Una de las pasiones del artista eran los muñecos, lo inanimado, que él dotaba de una extraña vida con sus colores terrosos. En cambio, los vivos en Solana parecen muertos que esperan el regreso a la tumba. En La España negra su atención se fija en maniquíes, muñecos, títeres, figuras de cera, figuritas elaboradas con garbanzos, escaparates roñosos, juguetes de cartón o madera abandonados en el patio de un trapero, flores marchitas, la llave de un ataúd infantil blanco como la nieve, perros agonizantes, fiestas sanguinolentas y crueles, mendigos que enseñan sus muñones azulados, viejos cubiertos de ronchas, ancianas dobladas como pergaminos o chulos con faja y faca, que escupen tabaco negro por las comisuras de los labios y tienen un mal mirar.

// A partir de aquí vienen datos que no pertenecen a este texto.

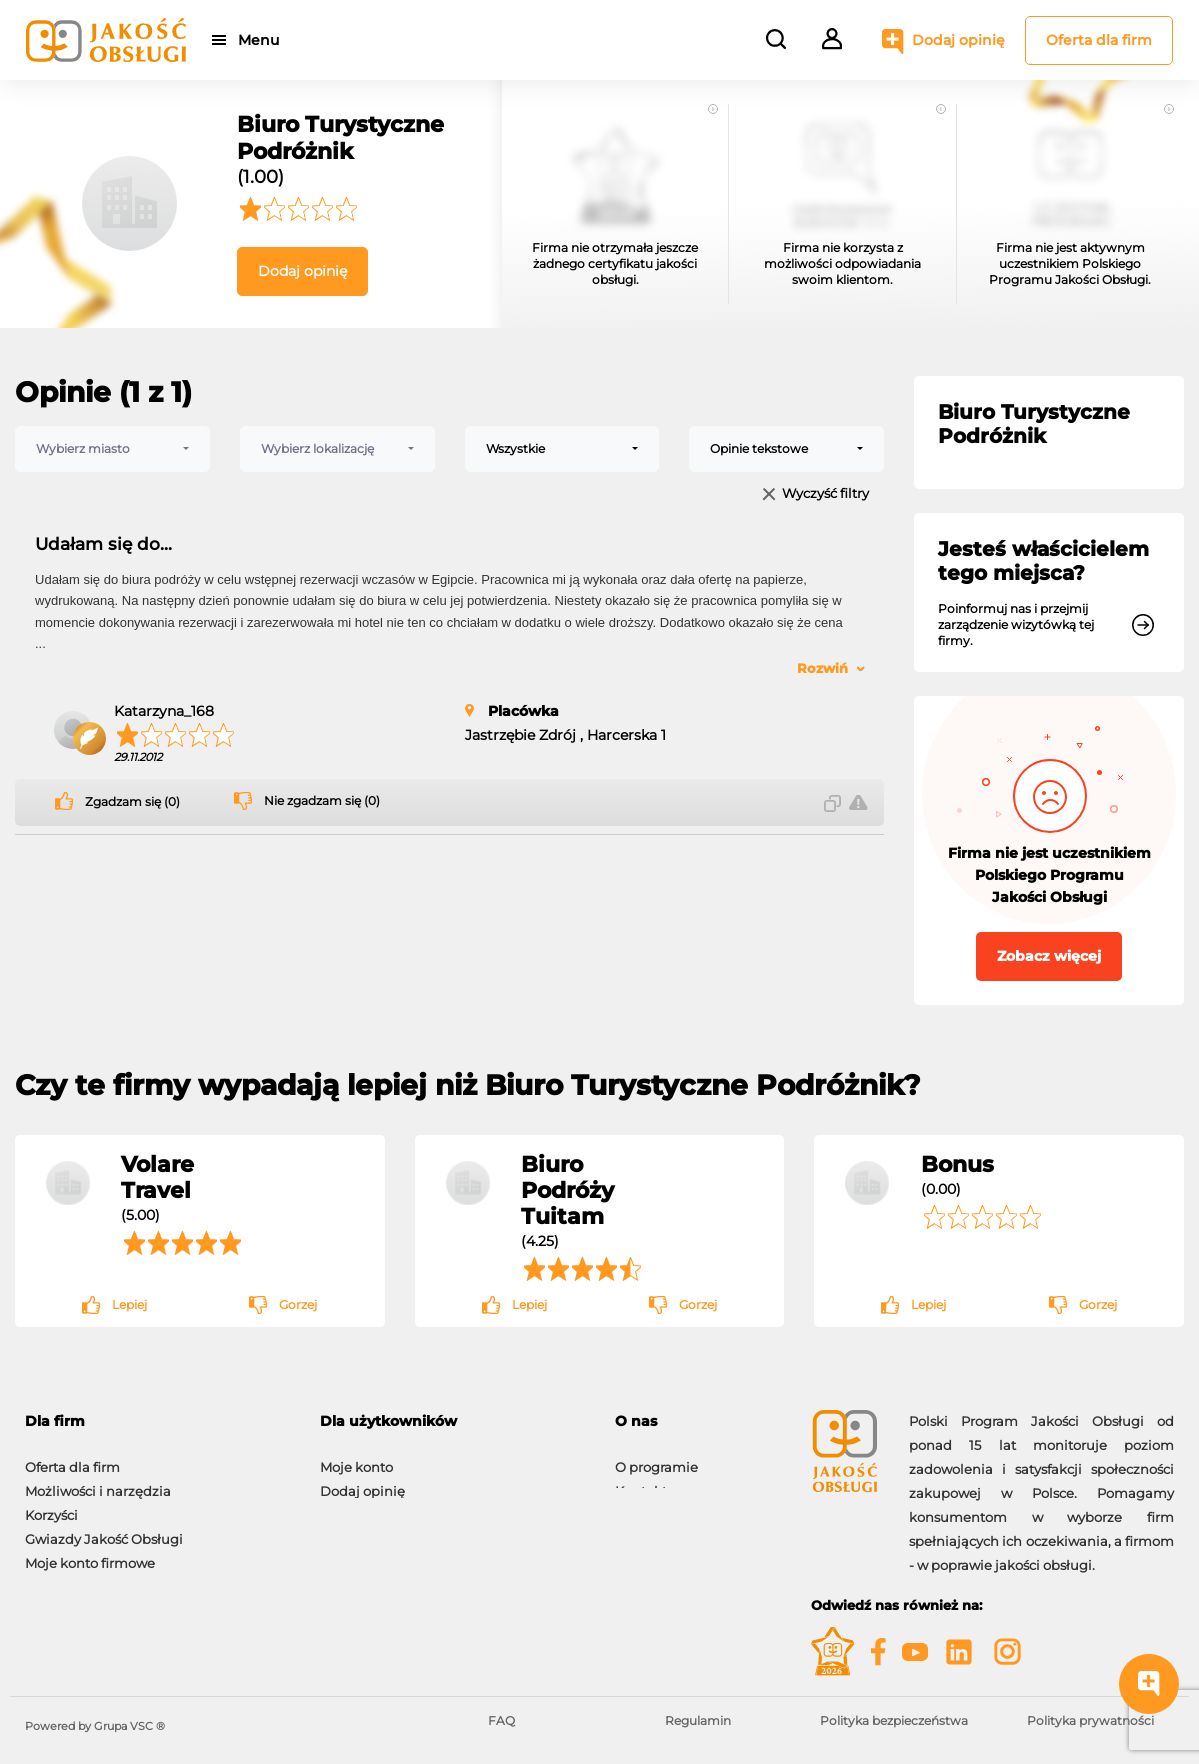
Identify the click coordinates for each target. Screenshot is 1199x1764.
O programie (656, 1457)
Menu (262, 40)
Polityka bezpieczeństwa (894, 1720)
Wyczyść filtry (825, 494)
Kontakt (641, 1481)
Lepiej (129, 1304)
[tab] (698, 1421)
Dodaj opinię (958, 40)
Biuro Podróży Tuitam (567, 1190)
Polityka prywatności (1090, 1720)
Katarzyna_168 (164, 711)
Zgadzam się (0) (132, 802)
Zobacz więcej (1049, 956)
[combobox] (112, 449)
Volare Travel (157, 1177)
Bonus (957, 1164)
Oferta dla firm (1099, 40)
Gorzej (298, 1304)
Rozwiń (822, 668)
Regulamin (698, 1720)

Muy delicado todo.
En definitiva, creo que se debe leer esta alucinante España negra, obra de don José Gutiérrez-Solana, pintor español de rompe y rasga, verdadero Goya necrómano, como lo llamó acertadamente Antonio Machado. Solana tenía un estilo literario bronco y expresivo que alcanzaba el mal gusto o la caricatura, al igual que ocurría con su pintura. Sus libros han sido elogiados por escritores como Gómez de la Serna, quien le dedicó un libro, Camilo José Cela o Andrés Trapiello. Solana merece ser descubierto, desempolvado y disfrutado.
José Gutiérrez-Solana (1886-1945) fue un pintor, grabador y escritor español nacido en Madrid durante el Carnaval. Su familia era oriunda de Santander. Tuvo varias malas experiencias de niño que le marcaron para siempre. El joven Solana estudió bellas artes y en 1906 le dieron un premio. Durante muchos años viajó por España en busca de inspiración. También hizo sus pinitos como torero. Se relacionó con la mayor parte de los intelectuales y artistas de la época: Ricardo Baroja, Valle-Inclán, Zuloaga, Romero de Torres y Gómez de la Serna. Tiene un gran valor documental, además de artístico, su cuadro de la cripta del café Pombo, titulado Mis amigos (1920).

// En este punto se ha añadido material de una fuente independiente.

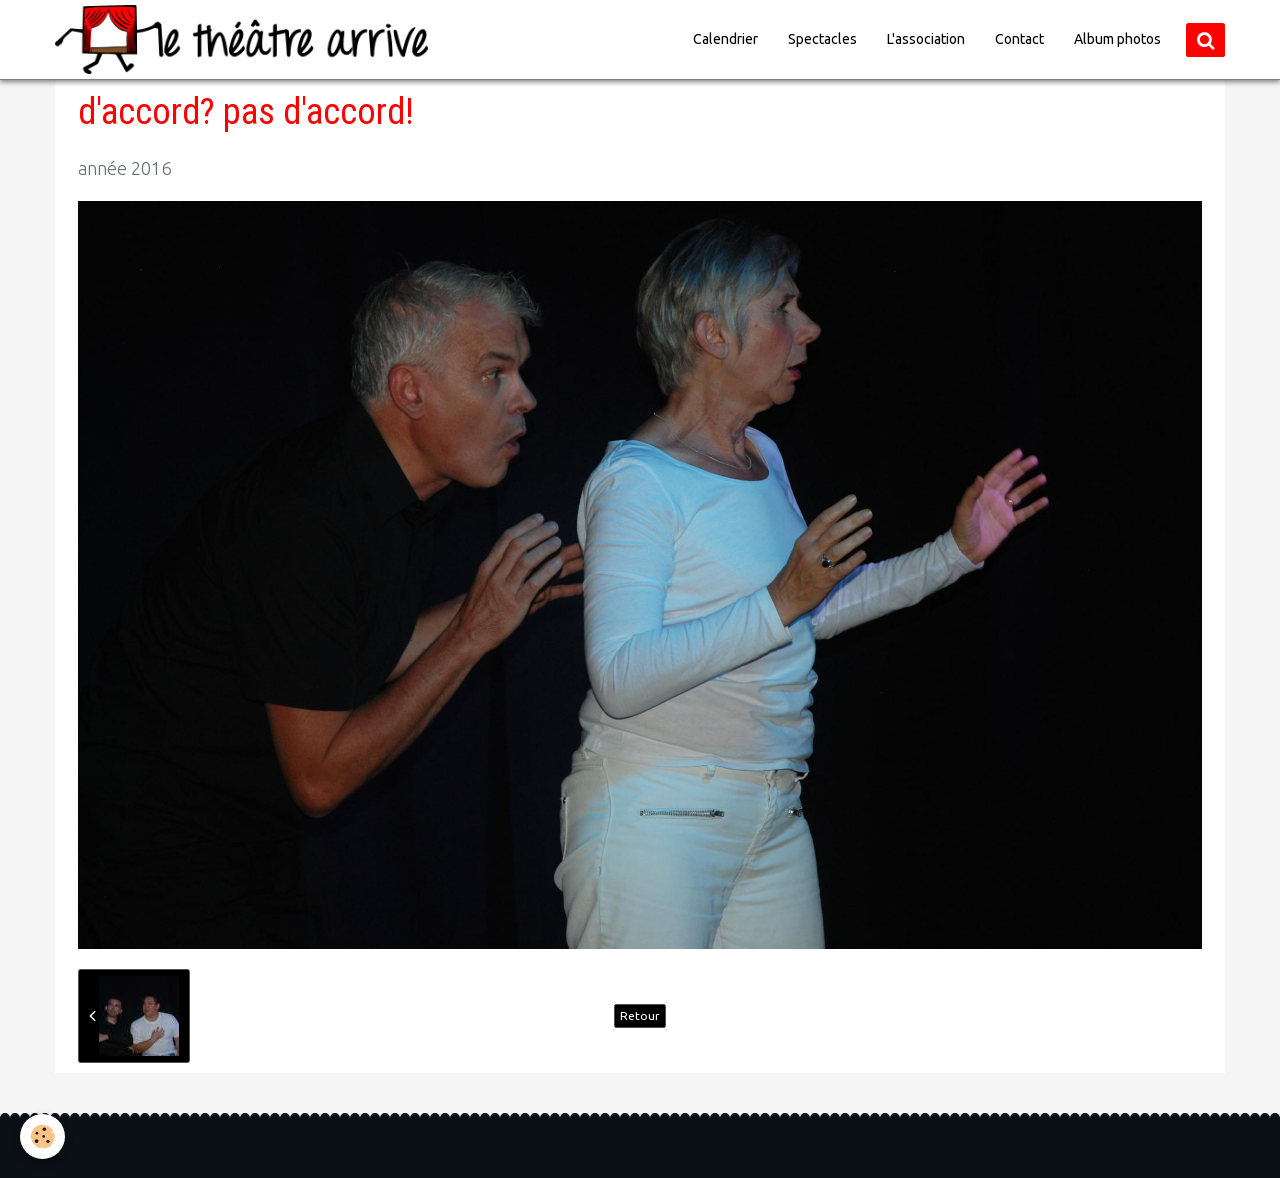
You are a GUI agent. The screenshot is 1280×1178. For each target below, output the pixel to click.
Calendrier (725, 39)
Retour (640, 1015)
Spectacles (822, 39)
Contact (1019, 39)
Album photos (1117, 39)
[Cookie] (42, 1136)
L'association (926, 39)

Solana desarrolló un estilo peculiar, ajeno a las vanguardias, pero nada bien visto por el arte oficial de bandas y charreteras. Pinturas de corte expresionista, trazo grueso, colores oscuros y temas macabros. Su obra literaria es abundante. Durante la Guerra Civil se refugió en Valencia. Volvió a España en 1939 y falleció en 1945. Pío Baroja lo comparaba con Picasso: «Picasso es un alquimista y Solana era como un droguero». No se llevaban bien.